Sinner (Korean: 자필) is an upcoming South Korean drama film written and directed by Hong Sung-min for his feature film directorial debut. The film follows Kim Seok-gyu, a Minister of Justice nominee preparing for his confirmation hearing, as he reveals the truth behind a former criminal case through letters penned by Hong Sun-hwa, South Korea's last death row inmate. It will have its world premiere at the 31st Busan International Film Festival on October 7, 2026, as part of the Korean Cinema Today - Panorama section.

== Synopsis ==
When prosecutor Kim Seok-gyu is nominated for Minister of Justice, the opposition party raises questions about the 1994 "Migeum Arson-Murder Case." They allege that he conducted a coercive investigation against the illiterate suspect Hong Sun-hwa and sought the death penalty. The controversy subsides when a letter left by Hong comes to light.
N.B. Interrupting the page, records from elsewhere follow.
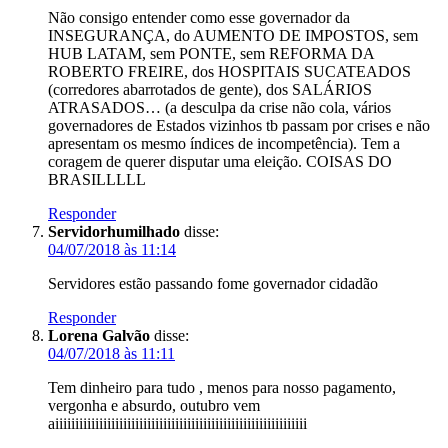
Não consigo entender como esse governador da
INSEGURANÇA, do AUMENTO DE IMPOSTOS, sem
HUB LATAM, sem PONTE, sem REFORMA DA
ROBERTO FREIRE, dos HOSPITAIS SUCATEADOS
(corredores abarrotados de gente), dos SALÁRIOS
ATRASADOS… (a desculpa da crise não cola, vários
governadores de Estados vizinhos tb passam por crises e não
apresentam os mesmo índices de incompetência). Tem a
coragem de querer disputar uma eleição. COISAS DO
BRASILLLLL
Responder
Servidorhumilhado
disse:
04/07/2018 às 11:14
Servidores estão passando fome governador cidadão
Responder
Lorena Galvão
disse:
04/07/2018 às 11:11
Tem dinheiro para tudo , menos para nosso pagamento,
vergonha e absurdo, outubro vem
aiiiiiiiiiiiiiiiiiiiiiiiiiiiiiiiiiiiiiiiiiiiiiiiiiiiiiiiiiiiiiii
However, after reading her plea for her innocence to be conveyed to her son Eun-su, Seok-gyu begins to reinvestigate the closed case.

== Cast ==
- Jung Sung-il as Kim Seok-gyu
- Park Ji-hyun as Hong Sun-hwa

=== Special appearance===
- Lee Jun-young

== Production ==
Filming concluded on August 26, 2025.

The film was included in the 2026 Cannes Film Market lineup.

== Release ==
Sinner is set to premiere as part of the Korean Cinema Today - Panorama section at the 31st Busan International Film Festival on October 7, 2026.